---------- Provided data
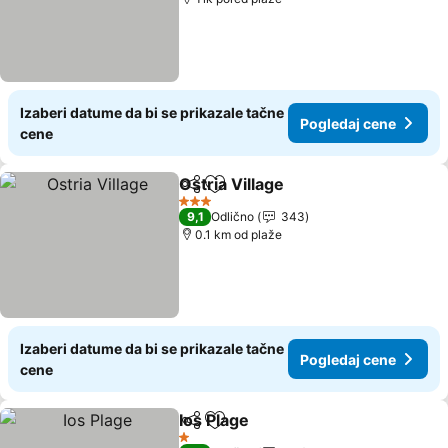
Izaberi datume da bi se prikazale tačne
Pogledaj cene
cene
Ostria Village
Deli
Dodati u favorite
Pogledaj cen
3 Zvezdice
9,1
Odlično
343
0.1 km od plaže
Izaberi datume da bi se prikazale tačne
Pogledaj cene
cene
Ios Plage
Deli
Dodati u favorite
Pogledaj cene
1 Zvezdice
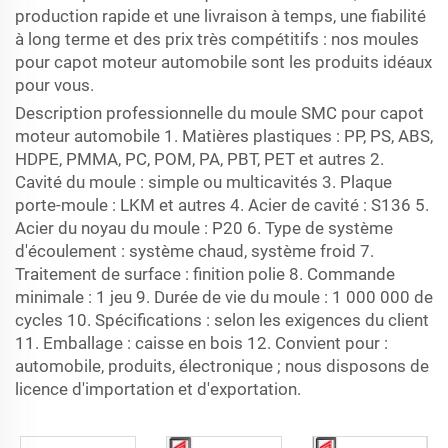
production rapide et une livraison à temps, une fiabilité
à long terme et des prix très compétitifs : nos moules
pour capot moteur automobile sont les produits idéaux
pour vous.
Description professionnelle du moule SMC pour capot
moteur automobile 1. Matières plastiques : PP, PS, ABS,
HDPE, PMMA, PC, POM, PA, PBT, PET et autres 2.
Cavité du moule : simple ou multicavités 3. Plaque
porte-moule : LKM et autres 4. Acier de cavité : S136 5.
Acier du noyau du moule : P20 6. Type de système
d'écoulement : système chaud, système froid 7.
Traitement de surface : finition polie 8. Commande
minimale : 1 jeu 9. Durée de vie du moule : 1 000 000 de
cycles 10. Spécifications : selon les exigences du client
11. Emballage : caisse en bois 12. Convient pour :
automobile, produits, électronique ; nous disposons de
licence d'importation et d'exportation.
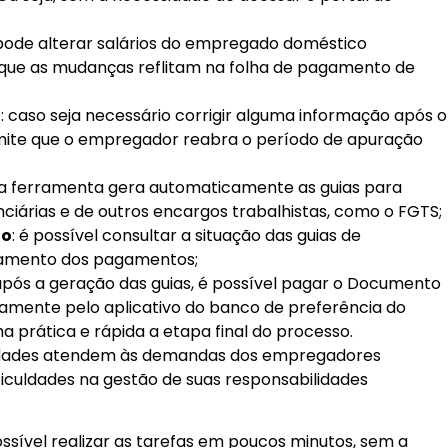
pode alterar salários do empregado doméstico
o que as mudanças reflitam na folha de pagamento de
o
: caso seja necessário corrigir alguma informação após o
rmite que o empregador reabra o período de apuração
 a ferramenta gera automaticamente as guias para
iárias e de outros encargos trabalhistas, como o FGTS;
to
: é possível consultar a situação das guias de
ssamento dos pagamentos;
 após a geração das guias, é possível pagar o Documento
tamente pelo aplicativo do banco de preferência do
 prática e rápida a etapa final do processo.
lidades atendem às demandas dos empregadores
iculdades na gestão de suas responsabilidades
possível realizar as tarefas em poucos minutos, sem a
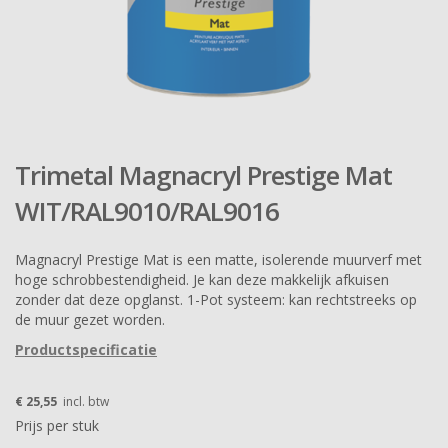
Trimetal Magnacryl Prestige Mat
WIT/RAL9010/RAL9016
Magnacryl Prestige Mat is een matte, isolerende muurverf met
hoge schrobbestendigheid. Je kan deze makkelijk afkuisen
zonder dat deze opglanst. 1-Pot systeem: kan rechtstreeks op
de muur gezet worden.
Productspecificatie
€ 25,55
incl. btw
Prijs per stuk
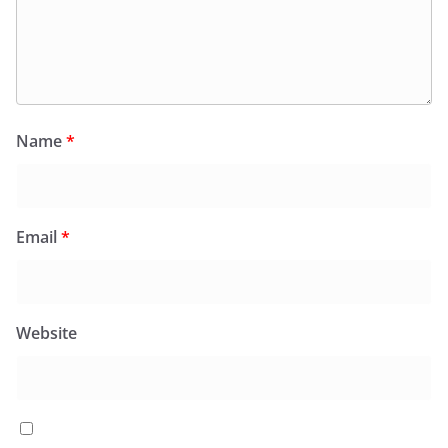
Name
*
Email
*
Website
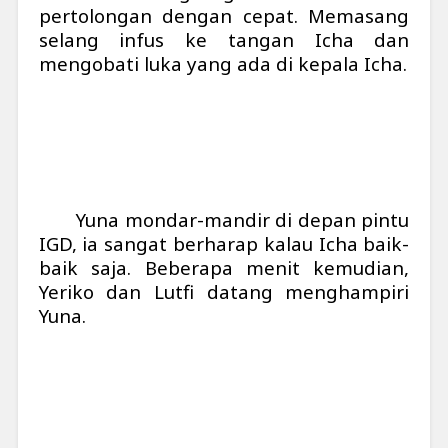
pertolongan dengan cepat. Memasang
selang infus ke tangan Icha dan
mengobati luka yang ada di kepala Icha.
Yuna mondar-mandir di depan pintu
IGD, ia sangat berharap kalau Icha baik-
baik saja. Beberapa menit kemudian,
Yeriko dan Lutfi datang menghampiri
Yuna.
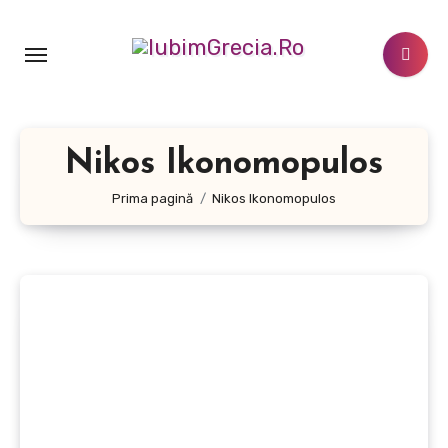
Sari
la
conținut
Nikos Ikonomopulos
Prima pagină
Nikos Ikonomopulos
--------------------
- **About this task**:
Leave the images out and transcribe the rest of the material exactly.

- **Worked solution**:
Izaberi datume da bi se prikazale tačne
Pogledaj cene
cene
Ostria Village
Deli
Dodati u favorite
Pogledaj cen
3 Zvezdice
9,1
Odlično
343
0.1 km od plaže
Izaberi datume da bi se prikazale tačne
Pogledaj cene
cene
Ios Plage
Deli
Dodati u favorite
Pogledaj cene
1 Zvezdice
production rapide et une livraison à temps, une fiabilité
à long terme et des prix très compétitifs : nos moules
pour capot moteur automobile sont les produits idéaux
pour vous.
Description professionnelle du moule SMC pour capot
moteur automobile 1. Matières plastiques : PP, PS, ABS,
HDPE, PMMA, PC, POM, PA, PBT, PET et autres 2.
Cavité du moule : simple ou multicavités 3. Plaque
porte-moule : LKM et autres 4. Acier de cavité : S136 5.
Acier du noyau du moule : P20 6. Type de système
d'écoulement : système chaud, système froid 7.
Traitement de surface : finition polie 8. Commande
minimale : 1 jeu 9. Durée de vie du moule : 1 000 000 de
cycles 10. Spécifications : selon les exigences du client
11. Emballage : caisse en bois 12. Convient pour :
automobile, produits, électronique ; nous disposons de
licence d'importation et d'exportation.
pode alterar salários do empregado doméstico
o que as mudanças reflitam na folha de pagamento de
o
: caso seja necessário corrigir alguma informação após o
rmite que o empregador reabra o período de apuração
 a ferramenta gera automaticamente as guias para
iárias e de outros encargos trabalhistas, como o FGTS;
to
: é possível consultar a situação das guias de
ssamento dos pagamentos;
 após a geração das guias, é possível pagar o Documento
tamente pelo aplicativo do banco de preferência do
 prática e rápida a etapa final do processo.
lidades atendem às demandas dos empregadores
iculdades na gestão de suas responsabilidades
possível realizar as tarefas em poucos minutos, sem a
Trimetal Magnacryl Prestige Mat
WIT/RAL9010/RAL9016
Magnacryl Prestige Mat is een matte, isolerende muurverf met
hoge schrobbestendigheid. Je kan deze makkelijk afkuisen
zonder dat deze opglanst. 1-Pot systeem: kan rechtstreeks op
de muur gezet worden.
Productspecificatie
€ 25,55
incl. btw
Prijs per stuk
Name
*
Email
*
Website
pertolongan dengan cepat. Memasang
selang infus ke tangan Icha dan
mengobati luka yang ada di kepala Icha.
Yuna mondar-mandir di depan pintu
IGD, ia sangat berharap kalau Icha baik-
baik saja. Beberapa menit kemudian,
Yeriko dan Lutfi datang menghampiri
Yuna.
Sari
la
conținut
Nikos Ikonomopulos
Prima pagină
Nikos Ikonomopulos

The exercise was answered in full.